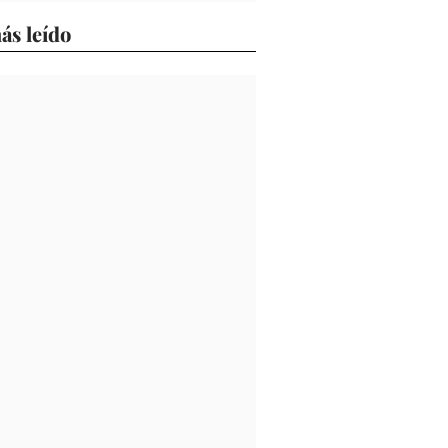
ás leído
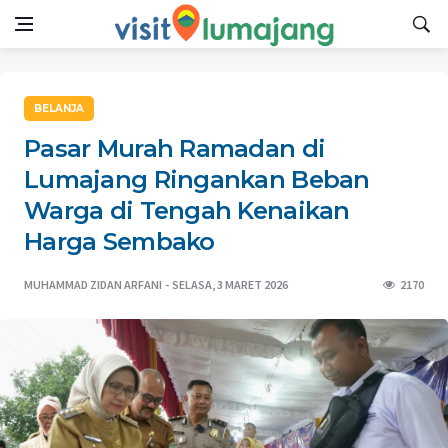
BELANJA
Pasar Murah Ramadan di
Lumajang Ringankan Beban
Warga di Tengah Kenaikan
Harga Sembako
MUHAMMAD ZIDAN ARFANI
SELASA, 3 MARET 2026
2170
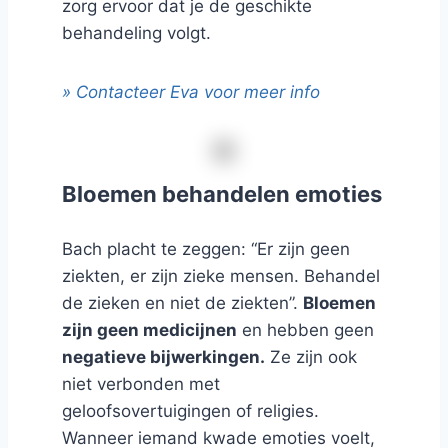
zorg ervoor dat je de geschikte
behandeling volgt.
» Contacteer Eva voor meer info
Bloemen behandelen emoties
Bach placht te zeggen: “Er zijn geen
ziekten, er zijn zieke mensen. Behandel
de zieken en niet de ziekten”.
Bloemen
zijn geen medicijnen
en hebben geen
negatieve bijwerkingen.
Ze zijn ook
niet verbonden met
geloofsovertuigingen of religies.
Wanneer iemand kwade emoties voelt,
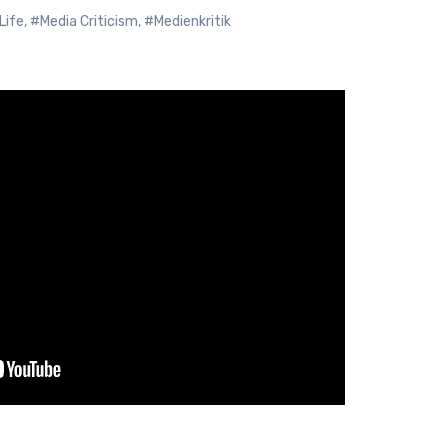
Life
,
#Media Criticism
,
#Medienkritik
:::::
* _What is required_: Across the entries above, how many lines contain "ziekten"? Provide only the count.

* _Answer to the exercise_: 2